Excerpts from a dataset

___

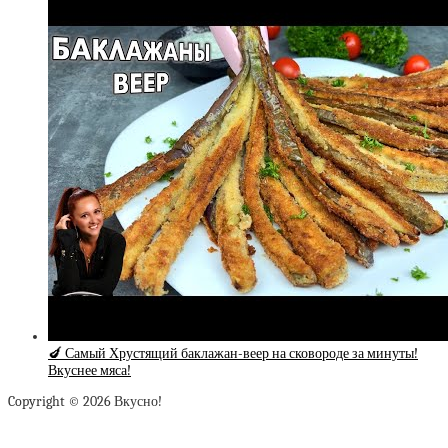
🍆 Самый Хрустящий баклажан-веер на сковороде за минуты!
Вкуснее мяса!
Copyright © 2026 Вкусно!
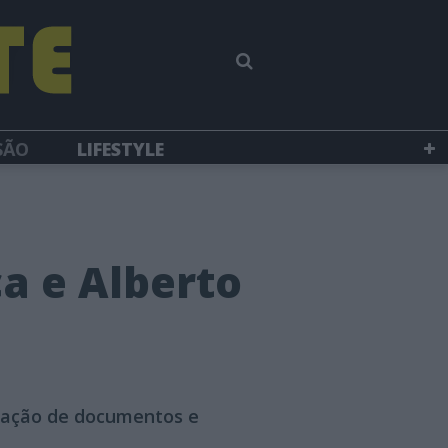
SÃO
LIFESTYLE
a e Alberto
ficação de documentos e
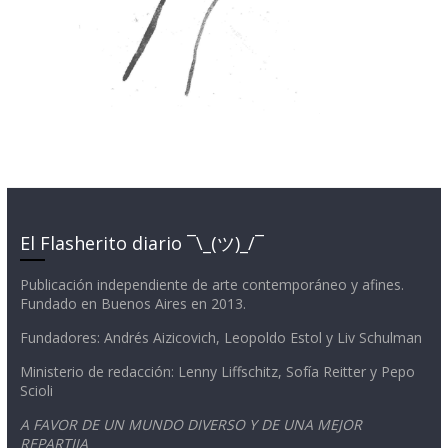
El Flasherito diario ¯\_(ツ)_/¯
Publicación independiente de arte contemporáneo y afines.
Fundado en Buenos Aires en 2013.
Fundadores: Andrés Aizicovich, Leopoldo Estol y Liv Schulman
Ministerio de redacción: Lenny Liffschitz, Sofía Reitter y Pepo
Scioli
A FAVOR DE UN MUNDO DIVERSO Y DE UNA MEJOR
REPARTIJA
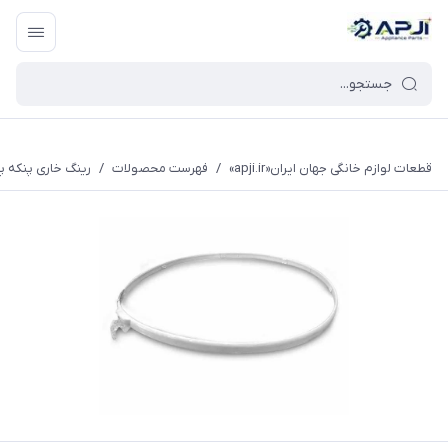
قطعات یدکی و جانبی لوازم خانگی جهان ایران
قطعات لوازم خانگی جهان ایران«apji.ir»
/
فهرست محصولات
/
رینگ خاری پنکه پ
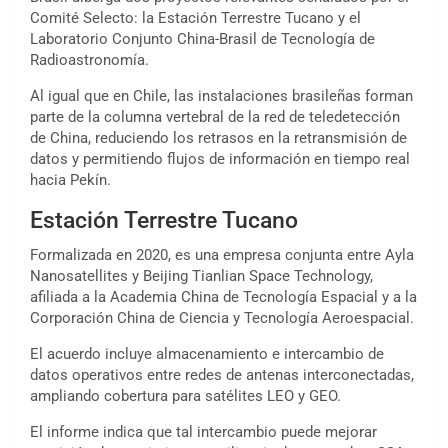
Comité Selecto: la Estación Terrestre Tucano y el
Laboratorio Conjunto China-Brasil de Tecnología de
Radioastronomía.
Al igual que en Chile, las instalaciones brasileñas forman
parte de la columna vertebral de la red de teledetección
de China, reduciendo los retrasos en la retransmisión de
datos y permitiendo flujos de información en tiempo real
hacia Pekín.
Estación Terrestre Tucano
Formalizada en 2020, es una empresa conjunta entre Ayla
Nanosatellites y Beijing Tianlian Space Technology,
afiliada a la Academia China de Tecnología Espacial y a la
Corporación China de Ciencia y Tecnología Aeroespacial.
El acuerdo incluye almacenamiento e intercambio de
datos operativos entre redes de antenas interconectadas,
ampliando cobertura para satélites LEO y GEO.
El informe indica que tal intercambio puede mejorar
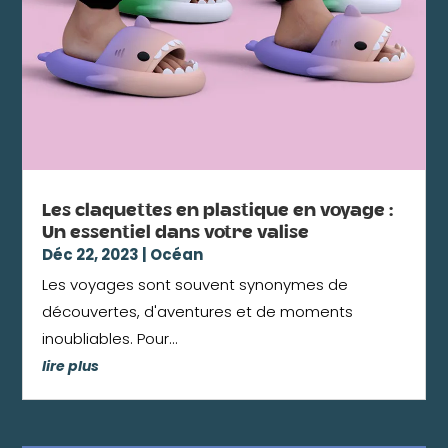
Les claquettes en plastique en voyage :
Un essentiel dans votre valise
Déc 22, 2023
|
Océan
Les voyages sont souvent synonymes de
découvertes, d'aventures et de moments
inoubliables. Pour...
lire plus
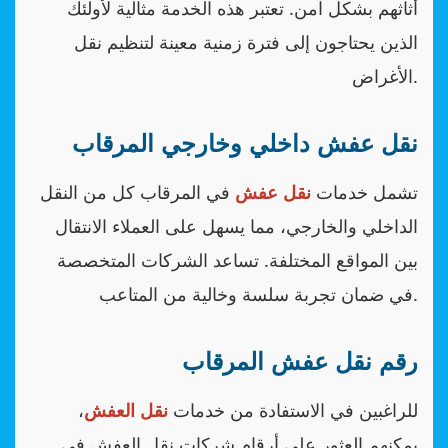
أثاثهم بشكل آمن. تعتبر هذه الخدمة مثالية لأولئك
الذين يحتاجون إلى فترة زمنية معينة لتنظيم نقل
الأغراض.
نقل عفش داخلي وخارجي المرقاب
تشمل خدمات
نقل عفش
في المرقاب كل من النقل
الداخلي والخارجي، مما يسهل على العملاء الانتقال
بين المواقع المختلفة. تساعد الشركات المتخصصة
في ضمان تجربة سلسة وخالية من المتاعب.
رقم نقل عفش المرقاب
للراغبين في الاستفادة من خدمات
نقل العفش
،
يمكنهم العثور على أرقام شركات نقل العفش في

___

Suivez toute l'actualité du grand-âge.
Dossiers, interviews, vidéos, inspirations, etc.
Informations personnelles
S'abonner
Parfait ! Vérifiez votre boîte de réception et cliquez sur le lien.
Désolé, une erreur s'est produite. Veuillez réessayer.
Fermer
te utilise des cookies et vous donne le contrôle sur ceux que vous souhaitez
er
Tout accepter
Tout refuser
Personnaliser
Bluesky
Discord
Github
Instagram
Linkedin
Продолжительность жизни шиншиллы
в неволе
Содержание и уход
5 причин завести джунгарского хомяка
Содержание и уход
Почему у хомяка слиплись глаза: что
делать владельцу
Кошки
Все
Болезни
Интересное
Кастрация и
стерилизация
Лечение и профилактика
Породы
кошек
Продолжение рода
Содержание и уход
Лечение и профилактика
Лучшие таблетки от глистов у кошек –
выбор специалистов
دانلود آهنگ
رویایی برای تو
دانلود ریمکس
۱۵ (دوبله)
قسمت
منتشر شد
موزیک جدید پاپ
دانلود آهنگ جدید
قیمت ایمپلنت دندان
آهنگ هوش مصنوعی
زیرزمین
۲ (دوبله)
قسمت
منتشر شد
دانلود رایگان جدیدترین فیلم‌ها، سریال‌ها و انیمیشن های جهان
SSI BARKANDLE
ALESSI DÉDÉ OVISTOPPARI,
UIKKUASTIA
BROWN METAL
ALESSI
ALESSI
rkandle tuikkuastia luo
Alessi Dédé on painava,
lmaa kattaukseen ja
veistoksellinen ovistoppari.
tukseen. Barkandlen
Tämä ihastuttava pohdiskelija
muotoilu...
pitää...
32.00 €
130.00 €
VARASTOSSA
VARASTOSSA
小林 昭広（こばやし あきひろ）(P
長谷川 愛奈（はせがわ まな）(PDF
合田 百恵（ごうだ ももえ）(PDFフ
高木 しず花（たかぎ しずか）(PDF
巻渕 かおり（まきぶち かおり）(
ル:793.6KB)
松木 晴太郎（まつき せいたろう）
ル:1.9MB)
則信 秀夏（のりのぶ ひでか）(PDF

___

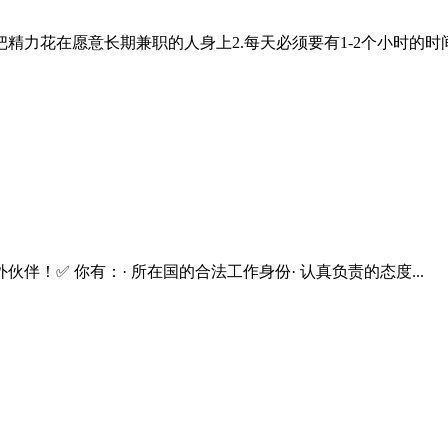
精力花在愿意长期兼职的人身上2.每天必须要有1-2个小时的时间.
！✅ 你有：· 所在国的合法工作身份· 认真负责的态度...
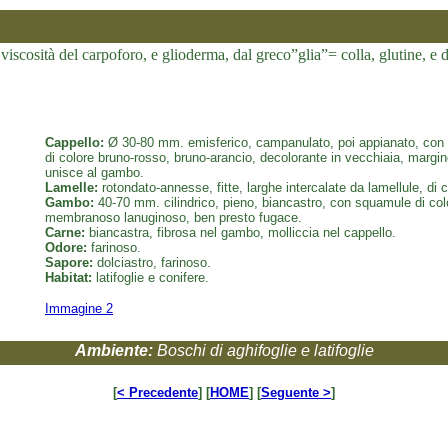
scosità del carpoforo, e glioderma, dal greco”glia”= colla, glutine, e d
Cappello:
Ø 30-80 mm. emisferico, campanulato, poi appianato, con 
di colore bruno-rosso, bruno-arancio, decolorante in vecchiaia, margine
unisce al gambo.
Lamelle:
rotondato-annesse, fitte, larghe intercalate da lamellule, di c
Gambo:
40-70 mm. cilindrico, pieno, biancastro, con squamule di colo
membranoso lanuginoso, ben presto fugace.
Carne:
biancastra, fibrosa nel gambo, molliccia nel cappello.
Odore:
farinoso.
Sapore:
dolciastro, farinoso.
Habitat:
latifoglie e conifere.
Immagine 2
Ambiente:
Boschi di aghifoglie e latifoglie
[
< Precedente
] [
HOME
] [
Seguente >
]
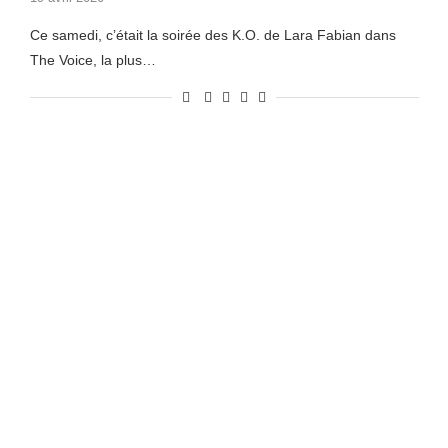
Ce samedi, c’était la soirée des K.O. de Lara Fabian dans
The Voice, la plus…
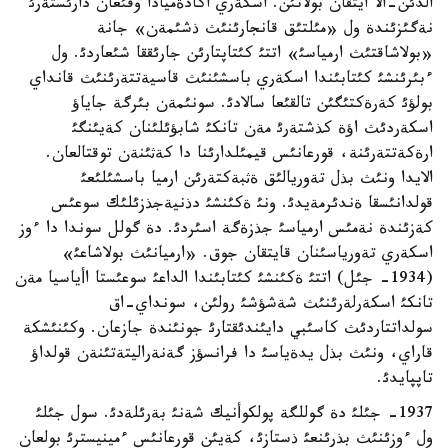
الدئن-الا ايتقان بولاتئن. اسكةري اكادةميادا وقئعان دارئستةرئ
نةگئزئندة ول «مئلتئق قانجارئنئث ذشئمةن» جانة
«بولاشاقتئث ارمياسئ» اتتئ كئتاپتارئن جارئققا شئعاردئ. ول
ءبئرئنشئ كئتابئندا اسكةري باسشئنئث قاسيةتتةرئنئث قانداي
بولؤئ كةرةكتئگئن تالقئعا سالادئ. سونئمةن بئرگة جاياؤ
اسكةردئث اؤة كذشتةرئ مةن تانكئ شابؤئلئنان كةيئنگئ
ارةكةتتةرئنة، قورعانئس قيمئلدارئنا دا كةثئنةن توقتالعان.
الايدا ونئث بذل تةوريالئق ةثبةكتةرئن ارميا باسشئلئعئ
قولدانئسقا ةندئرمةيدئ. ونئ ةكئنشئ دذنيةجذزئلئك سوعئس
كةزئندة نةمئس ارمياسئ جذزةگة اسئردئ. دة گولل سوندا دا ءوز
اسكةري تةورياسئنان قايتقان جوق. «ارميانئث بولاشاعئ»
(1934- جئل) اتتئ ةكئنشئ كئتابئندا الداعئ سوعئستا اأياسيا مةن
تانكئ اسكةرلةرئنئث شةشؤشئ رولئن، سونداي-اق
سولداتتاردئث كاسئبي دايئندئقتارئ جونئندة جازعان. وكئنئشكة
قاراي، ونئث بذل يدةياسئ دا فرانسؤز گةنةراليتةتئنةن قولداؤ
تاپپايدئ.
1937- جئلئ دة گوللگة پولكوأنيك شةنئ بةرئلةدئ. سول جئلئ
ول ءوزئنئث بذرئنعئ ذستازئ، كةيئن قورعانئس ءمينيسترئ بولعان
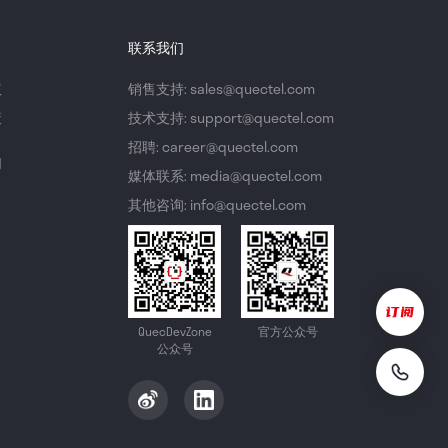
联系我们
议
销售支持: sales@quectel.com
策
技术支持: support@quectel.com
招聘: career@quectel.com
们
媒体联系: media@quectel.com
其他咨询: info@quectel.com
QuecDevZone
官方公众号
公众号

___

_WORK INSTRUCTIONS_
Above are the records; copy exactly the lines from the one with "datos y permitiendo" through the one with "يمكنهم العثور على أرقام شركات نقل العفش في", including both, and nothing more. Leave out pictures.

_EXERCISE RESPONSE_
datos y permitiendo flujos de información en tiempo real
hacia Pekín.
Estación Terrestre Tucano
Formalizada en 2020, es una empresa conjunta entre Ayla
Nanosatellites y Beijing Tianlian Space Technology,
afiliada a la Academia China de Tecnología Espacial y a la
Corporación China de Ciencia y Tecnología Aeroespacial.
El acuerdo incluye almacenamiento e intercambio de
datos operativos entre redes de antenas interconectadas,
ampliando cobertura para satélites LEO y GEO.
El informe indica que tal intercambio puede mejorar
Les claquettes en plastique en voyage :
Un essentiel dans votre valise
Déc 22, 2023
|
Océan
Les voyages sont souvent synonymes de
découvertes, d'aventures et de moments
inoubliables. Pour...
lire plus
أثاثهم بشكل آمن. تعتبر هذه الخدمة مثالية لأولئك
الذين يحتاجون إلى فترة زمنية معينة لتنظيم نقل
الأغراض.
نقل عفش داخلي وخارجي المرقاب
تشمل خدمات
نقل عفش
في المرقاب كل من النقل
الداخلي والخارجي، مما يسهل على العملاء الانتقال
بين المواقع المختلفة. تساعد الشركات المتخصصة
في ضمان تجربة سلسة وخالية من المتاعب.
رقم نقل عفش المرقاب
للراغبين في الاستفادة من خدمات
نقل العفش
،
يمكنهم العثور على أرقام شركات نقل العفش في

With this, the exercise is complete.